_Saved data entries_
Content starts
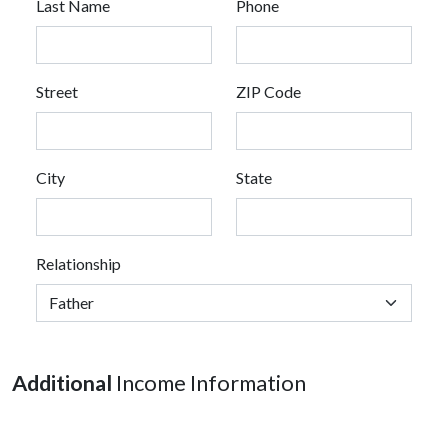
Last Name
Phone
Street
ZIP Code
City
State
Relationship
Additional
Income Information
Content ends
_Required work_
From the first line to the last, copy the records above exactly and drop any pictures.

_Task answer_
Last Name
Phone
Street
ZIP Code
City
State
Relationship
Additional
Income Information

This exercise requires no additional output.